The Nebraska Supreme Court dealt with a similar problem in Beisner v. Cochran, 138 Neb. 445, 293 N.W. 289 (1940). The suit was brought by persons who had specially equipped their garages to inspect motor vehicles as required by law. They claimed the state had destroyed the value of that equipment, thus taking their property without just compensation and in violation of due process, by passing a new law with more rigorous requirements for the vehicles and providing that inspections were to be made in authorized official inspection stations. The court held that no one has a vested right to be protected against consequential injuries arising from a proper exercise of public powers:
". . . The applicable rule is well stated in Mugler v. Kansas, 123 U.S. 623, 8 S. Ct. 273, 31 L. Ed. 205, as follows: `A prohibition simply upon the use of property for purposes that are declared, by valid legislation, to be injurious to the health, morals, or safety of the community, cannot, in any just sense, be deemed a taking or an appropriation of property for the public benefit.
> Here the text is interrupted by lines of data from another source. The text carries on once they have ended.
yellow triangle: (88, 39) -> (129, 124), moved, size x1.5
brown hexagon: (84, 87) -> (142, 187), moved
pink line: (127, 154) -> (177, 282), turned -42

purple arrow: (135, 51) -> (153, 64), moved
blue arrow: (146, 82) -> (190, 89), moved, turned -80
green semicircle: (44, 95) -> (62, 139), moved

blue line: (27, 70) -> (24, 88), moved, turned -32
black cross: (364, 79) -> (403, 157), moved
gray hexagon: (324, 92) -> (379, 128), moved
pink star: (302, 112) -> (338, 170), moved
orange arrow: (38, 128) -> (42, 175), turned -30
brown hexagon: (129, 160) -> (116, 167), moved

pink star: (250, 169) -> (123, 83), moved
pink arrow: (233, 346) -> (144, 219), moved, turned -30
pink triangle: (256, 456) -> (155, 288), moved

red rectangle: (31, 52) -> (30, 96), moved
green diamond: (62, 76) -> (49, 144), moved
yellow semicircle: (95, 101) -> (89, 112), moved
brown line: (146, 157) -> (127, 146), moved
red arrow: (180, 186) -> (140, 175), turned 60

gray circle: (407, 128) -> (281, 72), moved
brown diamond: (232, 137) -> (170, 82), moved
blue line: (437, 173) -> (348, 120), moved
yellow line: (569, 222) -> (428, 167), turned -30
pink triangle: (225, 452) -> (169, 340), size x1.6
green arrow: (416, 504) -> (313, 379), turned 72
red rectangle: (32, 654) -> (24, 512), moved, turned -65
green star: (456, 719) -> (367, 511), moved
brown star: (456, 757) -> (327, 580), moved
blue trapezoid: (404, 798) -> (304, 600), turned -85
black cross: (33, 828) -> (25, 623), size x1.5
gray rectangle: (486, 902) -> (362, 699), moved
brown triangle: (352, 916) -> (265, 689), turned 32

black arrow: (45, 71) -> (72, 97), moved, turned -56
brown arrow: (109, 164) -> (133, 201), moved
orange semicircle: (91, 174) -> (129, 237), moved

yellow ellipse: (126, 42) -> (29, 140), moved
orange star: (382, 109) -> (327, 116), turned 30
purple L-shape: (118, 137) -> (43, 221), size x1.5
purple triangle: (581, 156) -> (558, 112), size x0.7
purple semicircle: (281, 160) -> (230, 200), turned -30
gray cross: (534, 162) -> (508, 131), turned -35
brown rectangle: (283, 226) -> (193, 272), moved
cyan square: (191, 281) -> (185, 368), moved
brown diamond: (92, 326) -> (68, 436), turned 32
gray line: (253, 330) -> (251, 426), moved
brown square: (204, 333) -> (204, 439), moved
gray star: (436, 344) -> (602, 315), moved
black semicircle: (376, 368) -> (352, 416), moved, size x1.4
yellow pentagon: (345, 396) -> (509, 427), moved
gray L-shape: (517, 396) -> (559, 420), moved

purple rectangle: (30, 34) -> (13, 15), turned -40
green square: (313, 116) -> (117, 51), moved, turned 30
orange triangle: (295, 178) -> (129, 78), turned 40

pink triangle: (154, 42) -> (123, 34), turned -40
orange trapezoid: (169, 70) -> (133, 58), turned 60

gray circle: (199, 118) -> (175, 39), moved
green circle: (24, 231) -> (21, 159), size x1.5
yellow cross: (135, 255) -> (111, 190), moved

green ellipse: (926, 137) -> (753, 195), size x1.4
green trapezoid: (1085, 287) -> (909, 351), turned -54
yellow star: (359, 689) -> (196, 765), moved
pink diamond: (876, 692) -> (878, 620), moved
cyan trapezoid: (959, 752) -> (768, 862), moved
Such legislation does not disturb the owner in the control or use of his property for lawful purposes, nor restrict his right to dispose of it, but is only a declaration by the state that it use by any one, for certain forbidden purposes, is projudicial to the public interests. Nor can legislation of that character come within the Fourteenth Amendment, in any case, unless it is apparent that its real object is not to protect the community, or to promote the general well-being, but, under the guise of police regulation, to deprive the owner of his liberty and property, without due process of law. The power which the states have of prohibiting such use by individuals of their property as will be prejudicial to the health, the morals, or the safety of the public, is not and, consistently with the existence and safety of organized society, cannot be burdened with the condition that the state must compensate such individual owners for pecuniary losses they may sustain, by reason of their not being permitted, by a noxious use of their property, to inflict injury upon the community. . . .'" (138 Neb. at 448.)
One objective of LB 172 is to maximize the effectiveness of expenditures made for health care. To require review of the proposed transfer of a health care facility seems reasonably related to this purpose when, as we are advised, the public pays for depreciation costs, such costs begin anew when a facility is transferred and the greater the transfer price the greater the depreciation allowable to the new owner. Accordingly, we have concluded that requiring a certificate of need before a health care facility can be transferred to a new owner for use as such a facility is a proper exercise of the police power of the state. It is not a denial of due process or a taking of private property without just compensation.